Debtor filed its Amended Petition electing subchapter V on March 5, 2020. See Docket No. 96. The U.S. Trustee filed its objection on March 20, 2020. See Docket No. 102. An objection to a debtor's election for subchapter V must be served on the Debtor, the Debtor's counsel, the U.S. Trustee, the subchapter V trustee, and the twenty largest unsecured creditors, or the unsecured creditors committee, if one has been appointed. See Interim Fed. Bankr. R. 1020(c). It does not appear that the U.S. Trustee complied with this service requirement. Nevertheless, because all parties who have actively participated in this case appeared at the hearing on the U.S. Trustee's objection, under the circumstances the Court will not enforce the notice requirement.

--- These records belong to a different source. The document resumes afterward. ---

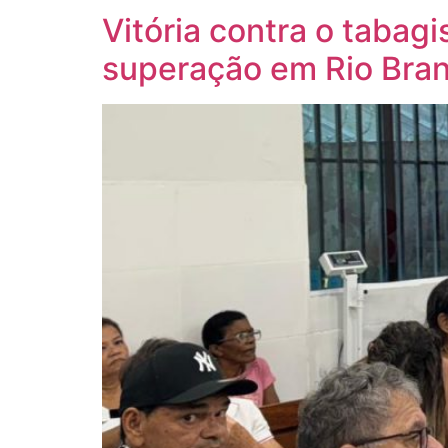
Vitória contra o tabag
superação em Rio Bra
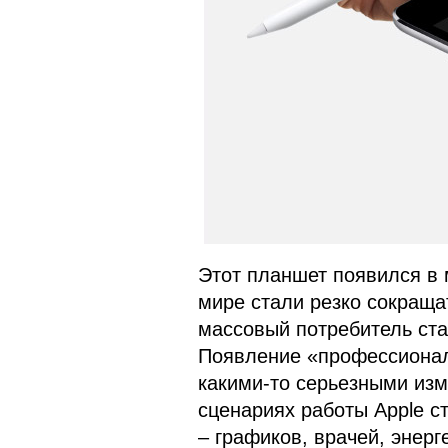
Этот планшет появился в 
мире стали резко сокраща
массовый потребитель ст
Появление «профессионал
какими-то серьезными изм
сценариях работы Apple с
– графиков, врачей, энерг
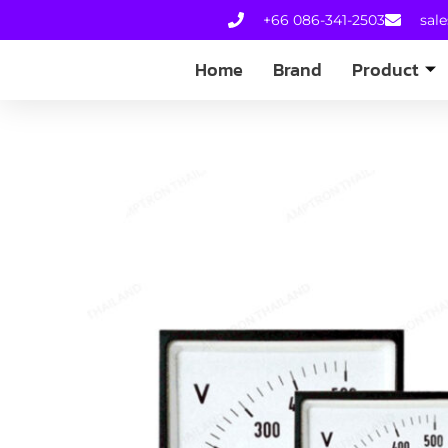
+66 086-341-2503
sal
Home
Brand
Product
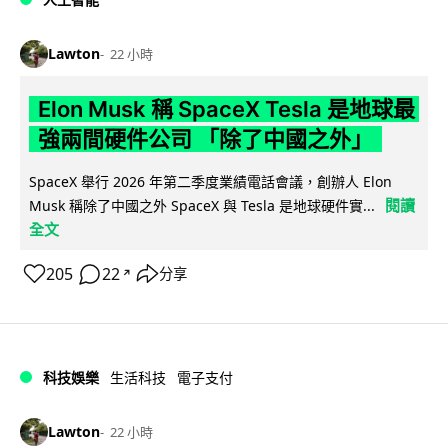
Lawton
22 小時
Elon Musk 稱 SpaceX Tesla 是地球最
強兩間硬件公司 「除了中國之外」
SpaceX 舉行 2026 年第二季度業績電話會議，創辦人 Elon
閱讀
Musk 稱除了中國之外 SpaceX 與 Tesla 是地球硬件實...
全文
205
22
分享
↗
科技娛樂
生活科技
電子支付
Lawton
22 小時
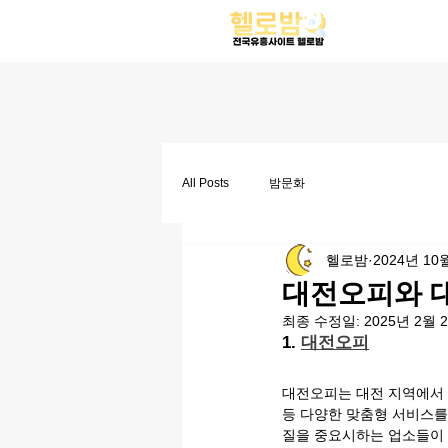
All Posts
밤문화
헬로밤
2024년 10
대전오피와 
최종 수정일:
2025년 2월 
1. 
대전오피
대전오피는 대전 지역에서 
등 다양한 맞춤형 서비스를
질을 중요시하는 업소들이 많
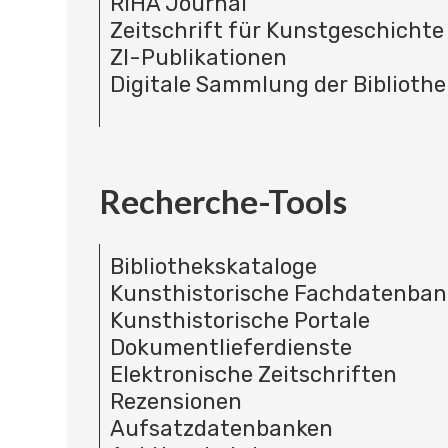
RIHA Journal
Zeitschrift für Kunstgeschichte
ZI-Publikationen
Digitale Sammlung der Bibliothe
Recherche-Tools
Bibliothekskataloge
Kunsthistorische Fachdatenba
Kunsthistorische Portale
Dokumentlieferdienste
Elektronische Zeitschriften
Rezensionen
Aufsatzdatenbanken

B. Subchapter V's Provisions do not Preclude Debtor from Electing Subchapter V

The U.S. Trustee's objection to the Amended Petition rests on subchapter V's procedural provisions and the fact that the 45-day period specified by 1129(e) expired before Debtor elected subchapter V. Two preliminary observations put those procedural provisions in context. First, neither the Bankruptcy Code nor the Bankruptcy Rules impose any time limit on the debtor's subchapter V election. Under Interim Bankruptcy Rule 1020(a), a debtor elects subchapter V treatment on the petition. Fed. R. Bankr. P. 1009(a) provides that a "voluntary petition . . . may be amended by the debtor as a matter of course at any time before the case is closed." Further, the Bankruptcy Code does not impose any other limitation on the election of subchapter V so long as the debtor is eligible to proceed under subchapter V.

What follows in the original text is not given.